Après la formation d’un pourvoi en cassation par ladite banque, la Haute juridiction a finalement censuré la précédente décision de la cour d’appel. Elle a jugé que « la négligence grave du client libère la banque de tout partage de responsabilité », en vertu de l’article 133-19 du Code monétaire et financier. Celui-ci prévoit que « si le client a commis une négligence grave qui l’a conduit à se faire escroquer, l’obligation de remboursement qui pèse sur la banque est levée ». Pour la Cour de cassation, les clients ont opéré une négligence grave puisqu’ils ont « tenu compte d’un courriel manifestement frauduleux ». La banque des deux sociétés victimes de virements frauduleux n’est donc plus tenue de les rembourser partiellement.

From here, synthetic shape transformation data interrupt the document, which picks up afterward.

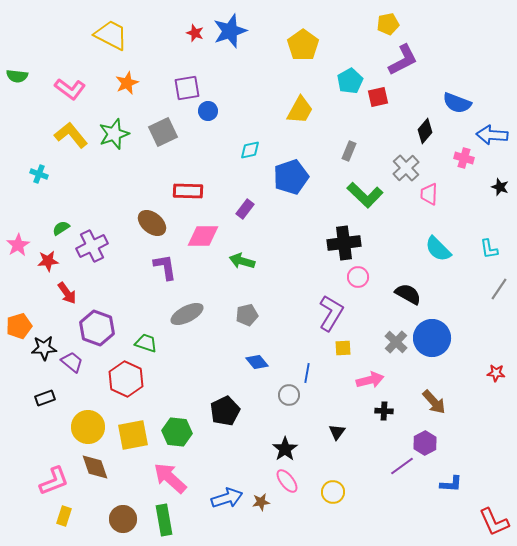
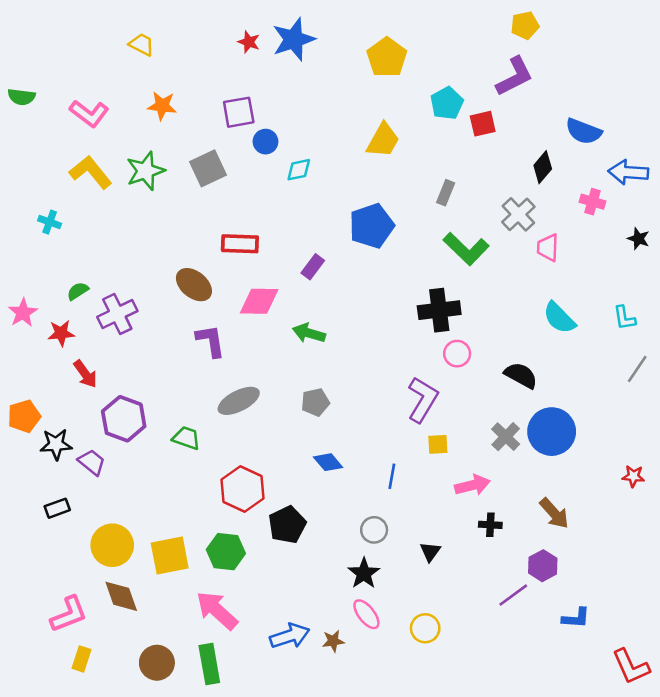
yellow pentagon: (388, 24) -> (525, 25), moved
yellow trapezoid: (111, 35) -> (142, 44), size x0.6
orange star: (127, 83) -> (162, 106), turned 30
cyan diamond: (250, 150) -> (299, 170), moved
red hexagon: (126, 379) -> (242, 489), moved
gray circle: (289, 395) -> (374, 530), moved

Les cas de virements bancaires à un mauvais destinataire

La Haute juridiction a délivré une seconde décision, relative à l’affaire d’un couple qui désirait acheter un véhicule sur internet. Les victimes ont procédé à deux virements bancaires, à partir d’un IBAN envoyé par courriel : un premier virement effectué à distance et un second, réalisé au guichet. Le couple s’est ensuite aperçu qu’il avait ordonné ces transferts de fonds à destination d’un IBAN frauduleux. Il avait, en réalité, été victime d’un piratage informatique. Dans l’un des courriels échangés entre les acheteurs et le vendeur du véhicule, un escroc avait réussi à substituer son propre IBAN à la place de celui du vendeur.

Le couple a décidé de saisir la justice, après avoir essuyé le refus de remboursement de sa banque. Ainsi, la cour d’appel a condamné la banque à rembourser une partie des sommes versées par les victimes, jugeant également que les torts étaient partagés. Le tribunal a rappelé, d’une part, que le Code monétaire et financier « prévoit qu’une banque ne peut voir sa responsabilité engagée lorsque son client lui fournit un mauvais IBAN », conformément à l’article L 133-21. Mais la cour d’appel a considéré, d’autre part, « que la banque restait tenue à une obligation de vigilance », puisque l’IBAN frauduleux transmis par le couple comportait « des anomalies apparentes ». Après la formation d’un pourvoi en cassation de la banque, la Haute juridiction a finalement censuré la décision de la cour d’appel, en rappelant l’article L 133-21 du Code monétaire et financier. De plus, pour la Cour de cassation, l’origine frauduleuse de l’IBAN, issu d’un piratage informatique, et le manque de considération des anomalies du document par la banque « ne sont pas des circonstances envisagées par le Code monétaire et financier comme ouvrant la possibilité d’un partage de responsabilité ».

Afin de se prémunir de tels risques de fraudes aux virements bancaires, qu’ils soient instantanés ou non, le ministère de l’Économie, des finances et de la souveraineté industrielle et numérique a publié, le 18 novembre 2024, une série de recommandations. Il préconise de s’informer sur les consignes de sécurité délivrées par les banques, de réserver un seul mot de passe pour accéder à sa banque à distance et de ne pas le noter sur un appareil connecté. Bercy déconseille de renseigner les identifiants et mots de passe bancaires à partir d’un lien envoyé par courriel ou par SMS et dont le destinataire prétend être un agent de banque. En effet, ces méthodes frauduleuses, nommées « phishing » ou hameçonnage, sont souvent utilisées par les escrocs du numérique qui espèrent collecter les données bancaires de leurs victimes. Enfin, le ministère conseille de sécuriser son matériel informatique en le mettant régulièrement à jour, en verrouillant l’accès au profil utilisateur et en sécurisant les connexions WIFI.